Décalage de saison
Montréal. Depuis ma vie d’avant, il est deux heures trente. Ici, je tente de faire comme s’il était seulement vingt heures trente. Pourtant, je pique du nez en tentant de me persuader que la soirée débute à peine. Étonnant comme le temps est ancré en soi et la manipulation de son horaire routinier difficile. Sur ce terrain, la trahison est impossible.

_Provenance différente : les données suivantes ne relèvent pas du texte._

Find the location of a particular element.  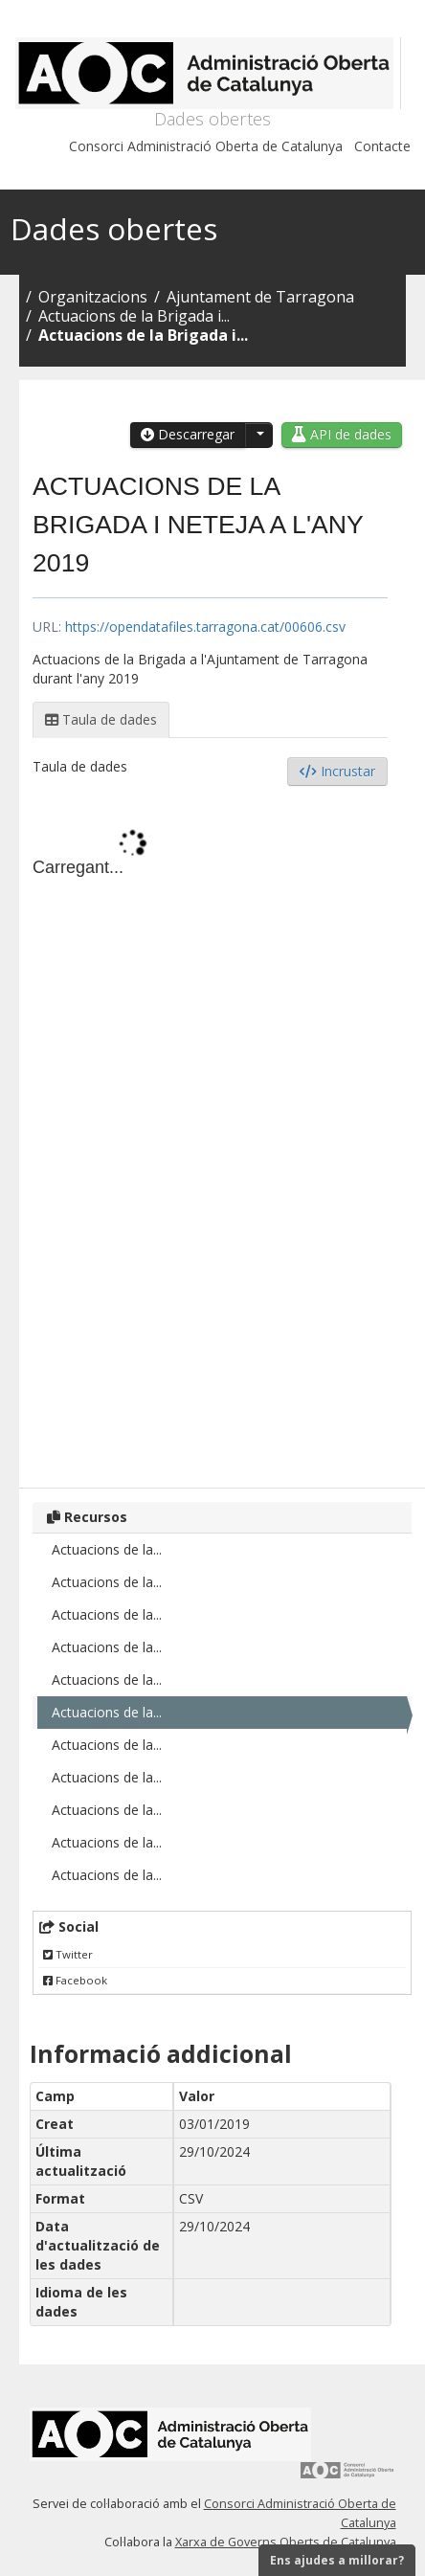 Consorci Administració Oberta de Catalunya is located at coordinates (206, 146).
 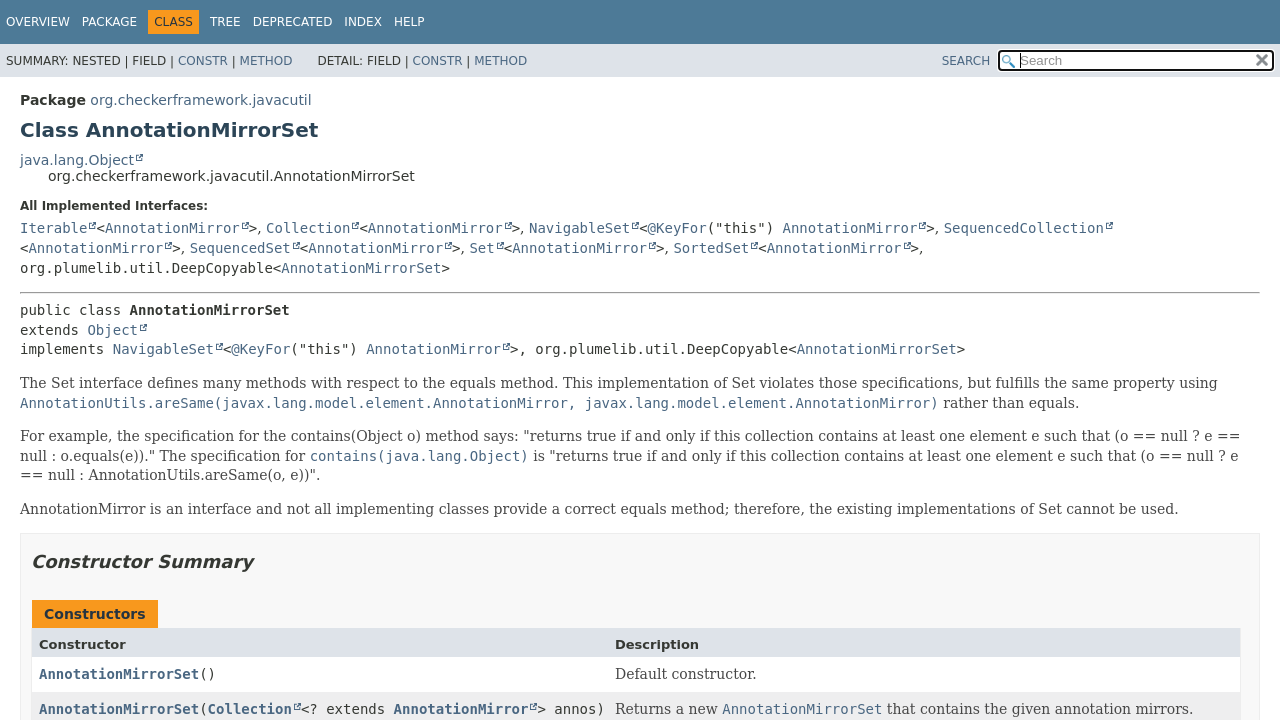 I want to click on Package, so click(x=109, y=22).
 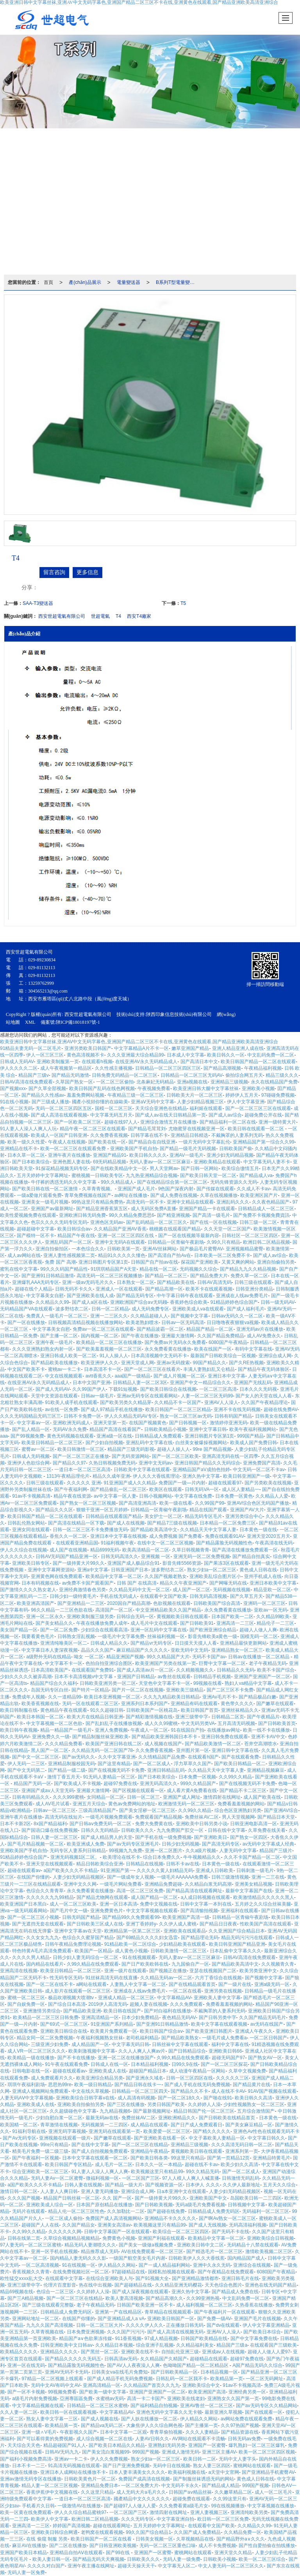 What do you see at coordinates (114, 2345) in the screenshot?
I see `久久精品日本视频` at bounding box center [114, 2345].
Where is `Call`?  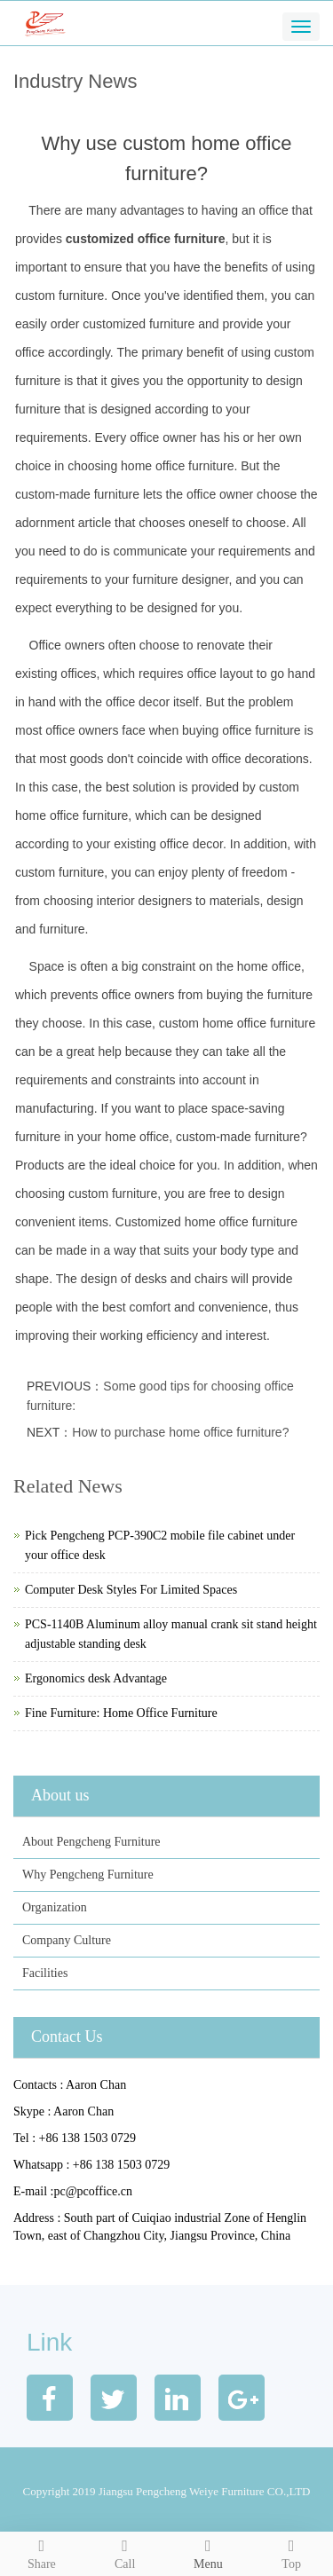 Call is located at coordinates (125, 2552).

Dans la salle de restaurant de l’auberge de jeunesse, certains pensionnaires dînent. D´autres prennent un verre et discutent. Certains assis dans quelques fauteuils, les autres attablés. Le ron-ron du moteur des frigos ajoute à la langueur générale. Chacun dans sa bulle de décalage horaire, de changement linguistique, après une longue journée de pluie.

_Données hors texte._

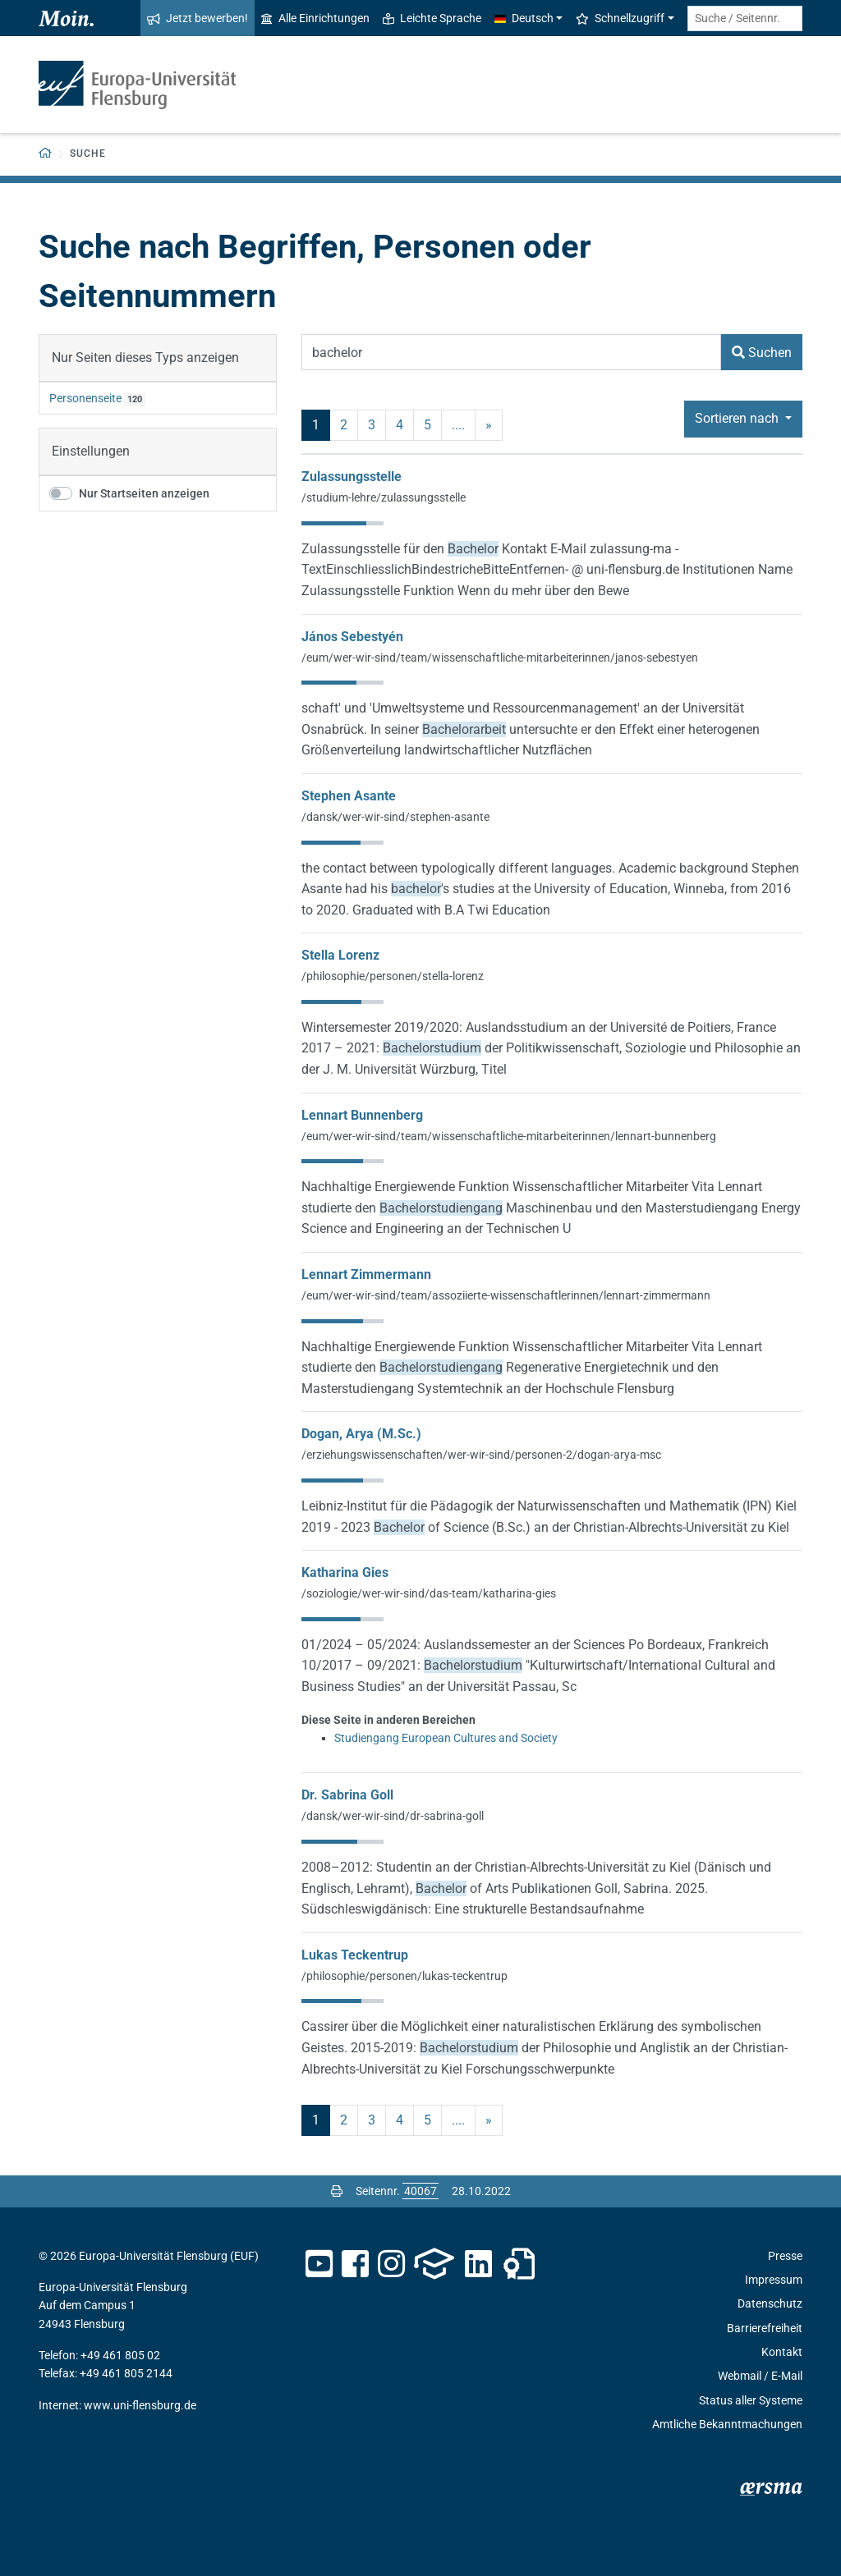  I want to click on Zulassungsstelle, so click(351, 476).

Ici, où la wifi est connectable sans difficulté, les résidants s’installent avec un portable, un mobile, une tablette. Le lien vers le monde est simple. Les tribus échangent à des milliers de kilomètres. Le monde se parle. Les informations circulent. La solitude n’existe plus vraiment.
Deux jeunes femmes asiatiques sont assises à une table voisine, les casseroles de leur repas empilées l’une sur l’autre. Chacune tient devant son visage un téléphone mobile. Chacune écrit avec des mouvements rapides des pouces. Chacune dans son monde, avec les siens.
Plus loin deux hommes en vis-à-vis. Polaires rouges, tablette sur la table et sandwich à partager, deux cannettes de bière sur la table.
Multiples nationalités, langues du monde, boissons qui se ressemblent mais repas spécifiques, l’interculturalité se vit ici avec un naturel déconcertant. La première question qui s’échange dans ce territoire : where do you come from ? Une belle entrée en matière.